(Stored data entries)
[Start of Attachment]
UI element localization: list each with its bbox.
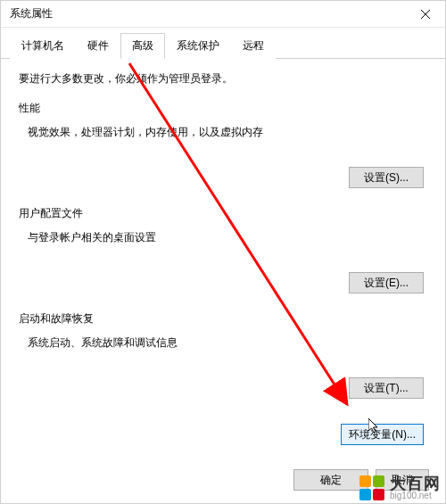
section-startup-desc: 系统启动、系统故障和调试信息	[28, 335, 427, 351]
section-performance-desc: 视觉效果，处理器计划，内存使用，以及虚拟内存	[28, 125, 427, 140]
tab-computer-name[interactable]: 计算机名	[10, 33, 76, 59]
window-title: 系统属性	[10, 6, 53, 21]
performance-settings-button[interactable]: 设置(S)...	[349, 167, 424, 188]
close-icon	[421, 10, 430, 19]
section-startup-title: 启动和故障恢复	[19, 311, 427, 326]
section-userprofiles-desc: 与登录帐户相关的桌面设置	[28, 230, 427, 245]
watermark-url: big100.net	[390, 492, 441, 500]
watermark-logo-icon	[359, 475, 384, 500]
close-button[interactable]	[405, 1, 445, 28]
tab-remote[interactable]: 远程	[231, 33, 276, 59]
section-userprofiles-title: 用户配置文件	[19, 206, 427, 221]
tab-system-protection[interactable]: 系统保护	[165, 33, 231, 59]
section-performance-title: 性能	[19, 101, 427, 116]
tab-content-advanced: 要进行大多数更改，你必须作为管理员登录。 性能 视觉效果，处理器计划，内存使用，…	[1, 59, 445, 503]
ok-button[interactable]: 确定	[293, 469, 368, 491]
tab-advanced[interactable]: 高级	[120, 33, 165, 59]
env-row: 环境变量(N)...	[19, 424, 427, 445]
section-startup: 启动和故障恢复 系统启动、系统故障和调试信息 设置(T)...	[19, 311, 427, 399]
section-userprofiles: 用户配置文件 与登录帐户相关的桌面设置 设置(E)...	[19, 206, 427, 293]
userprofiles-settings-button[interactable]: 设置(E)...	[349, 272, 424, 293]
titlebar: 系统属性	[1, 1, 445, 28]
tabs: 计算机名 硬件 高级 系统保护 远程	[1, 28, 445, 59]
section-performance: 性能 视觉效果，处理器计划，内存使用，以及虚拟内存 设置(S)...	[19, 101, 427, 188]
startup-settings-button[interactable]: 设置(T)...	[349, 377, 424, 399]
intro-text: 要进行大多数更改，你必须作为管理员登录。	[19, 71, 427, 87]
tab-hardware[interactable]: 硬件	[76, 33, 120, 59]
system-properties-window: 系统属性 计算机名 硬件 高级 系统保护 远程 要进行大多数更改，你必须作为管理…	[0, 0, 446, 504]
watermark-text: 大百网 big100.net	[390, 475, 441, 500]
watermark-name: 大百网	[390, 475, 441, 492]
watermark: 大百网 big100.net	[359, 475, 441, 500]
environment-variables-button[interactable]: 环境变量(N)...	[341, 424, 424, 445]
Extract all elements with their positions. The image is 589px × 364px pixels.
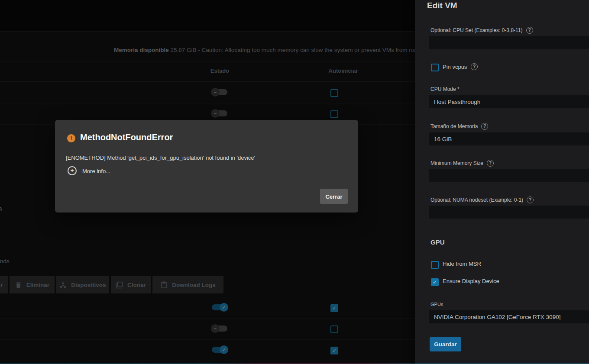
- toggle-thumb-icon: [211, 109, 220, 118]
- pin-vcpus-checkbox[interactable]: [431, 64, 439, 71]
- download-logs-button-label: Download Logs: [172, 282, 216, 288]
- toggle-thumb-icon: [211, 324, 220, 333]
- memory-size-label-text: Tamaño de Memoria: [430, 123, 478, 129]
- cpu-mode-select[interactable]: [429, 95, 589, 108]
- help-icon[interactable]: [487, 160, 494, 167]
- device-hub-icon: [59, 281, 67, 289]
- cpu-mode-label: CPU Mode *: [430, 86, 460, 92]
- clone-button[interactable]: Clonar: [111, 276, 151, 293]
- close-dialog-button[interactable]: Cerrar: [320, 189, 348, 204]
- devices-button-label: Dispositivos: [71, 282, 106, 288]
- pin-vcpus-label: Pin vcpus: [443, 63, 478, 70]
- truncated-value: 3: [0, 206, 2, 213]
- save-button[interactable]: Guardar: [430, 337, 461, 351]
- autostart-checkbox[interactable]: [330, 110, 338, 118]
- help-icon[interactable]: [526, 27, 533, 34]
- toggle-thumb-icon: [220, 345, 228, 354]
- vm-state-toggle[interactable]: [212, 110, 227, 116]
- warning-icon: [67, 134, 75, 142]
- trash-icon: [15, 281, 22, 289]
- divider: [415, 21, 589, 21]
- min-memory-label-text: Minimum Memory Size: [430, 160, 483, 166]
- clipboard-icon: [160, 281, 168, 289]
- toggle-thumb-icon: [220, 303, 228, 312]
- error-dialog: MethodNotFoundError [ENOMETHOD] Method '…: [55, 120, 358, 213]
- clone-button-label: Clonar: [127, 282, 146, 288]
- vm-state-toggle[interactable]: [212, 304, 227, 310]
- numa-nodeset-label: Optional: NUMA nodeset (Example: 0-1): [430, 196, 534, 203]
- hide-from-msr-checkbox[interactable]: [431, 261, 439, 269]
- dialog-title: MethodNotFoundError: [80, 132, 173, 142]
- divider: [0, 81, 415, 82]
- min-memory-label: Minimum Memory Size: [430, 160, 494, 167]
- delete-button-label: Eliminar: [26, 282, 49, 288]
- numa-nodeset-input[interactable]: [429, 206, 589, 219]
- autostart-checkbox[interactable]: [330, 347, 338, 354]
- divider: [0, 318, 415, 319]
- column-header-autostart: Autoiniciar: [323, 68, 364, 74]
- gpus-label: GPUs: [430, 302, 443, 307]
- header-band: [0, 0, 415, 32]
- cpu-set-label: Optional: CPU Set (Examples: 0-3,8-11): [430, 27, 533, 34]
- divider: [0, 297, 415, 297]
- devices-button[interactable]: Dispositivos: [56, 276, 109, 293]
- pin-vcpus-label-text: Pin vcpus: [443, 64, 467, 70]
- vm-state-toggle[interactable]: [212, 325, 227, 332]
- autostart-checkbox[interactable]: [330, 304, 338, 312]
- autostart-checkbox[interactable]: [330, 325, 338, 333]
- cpu-set-input[interactable]: [429, 36, 589, 49]
- vm-state-toggle[interactable]: [212, 347, 227, 353]
- delete-button[interactable]: Eliminar: [10, 276, 55, 293]
- vm-state-toggle[interactable]: [212, 89, 227, 95]
- available-memory-notice: Memoria disponible 25.87 GiB - Caution: …: [114, 47, 430, 53]
- numa-nodeset-label-text: Optional: NUMA nodeset (Example: 0-1): [430, 197, 523, 203]
- ensure-display-device-checkbox[interactable]: [431, 278, 439, 286]
- truncated-button-label: r: [0, 282, 3, 288]
- divider: [0, 361, 415, 361]
- download-logs-button[interactable]: Download Logs: [152, 276, 223, 293]
- hide-from-msr-label: Hide from MSR: [443, 261, 481, 267]
- min-memory-input[interactable]: [429, 169, 589, 182]
- divider: [0, 339, 415, 340]
- help-icon[interactable]: [527, 196, 534, 203]
- expand-more-info-icon[interactable]: [68, 166, 77, 175]
- clone-icon: [116, 281, 123, 289]
- help-icon[interactable]: [481, 123, 488, 130]
- help-icon[interactable]: [471, 63, 478, 70]
- column-header-state: Estado: [199, 68, 240, 74]
- toggle-thumb-icon: [211, 88, 220, 97]
- edit-vm-panel: Edit VM Optional: CPU Set (Examples: 0-3…: [415, 0, 589, 364]
- truncated-toolbar-button[interactable]: r: [0, 276, 8, 293]
- gpu-section-heading: GPU: [430, 238, 445, 246]
- ensure-display-device-label-text: Ensure Display Device: [443, 278, 499, 284]
- truncated-text: nds: [0, 258, 10, 264]
- gpus-select[interactable]: [429, 310, 589, 323]
- memory-size-label: Tamaño de Memoria: [430, 123, 488, 130]
- divider: [0, 103, 415, 103]
- cpu-mode-label-text: CPU Mode *: [430, 86, 460, 92]
- cpu-set-label-text: Optional: CPU Set (Examples: 0-3,8-11): [430, 27, 523, 33]
- divider: [0, 61, 415, 61]
- autostart-checkbox[interactable]: [330, 89, 338, 97]
- memory-size-input[interactable]: [429, 132, 589, 145]
- more-info-link[interactable]: More info...: [82, 168, 110, 174]
- panel-title: Edit VM: [427, 1, 457, 10]
- hide-from-msr-label-text: Hide from MSR: [443, 261, 481, 267]
- available-memory-label: Memoria disponible: [114, 47, 169, 53]
- available-memory-text: 25.87 GiB - Caution: Allocating too much…: [171, 47, 430, 53]
- dialog-message: [ENOMETHOD] Method 'get_pci_ids_for_gpu_…: [66, 155, 255, 161]
- ensure-display-device-label: Ensure Display Device: [443, 278, 499, 284]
[End of Attachment]
* [Task description]:
Search the records for the string "available" and report each line that has it.

* [Expected answer]:
- available-memory-notice: Memoria disponible 25.87 GiB - Caution: …: [114, 47, 430, 53]
- available-memory-label: Memoria disponible: [114, 47, 169, 53]
- available-memory-text: 25.87 GiB - Caution: Allocating too much…: [171, 47, 430, 53]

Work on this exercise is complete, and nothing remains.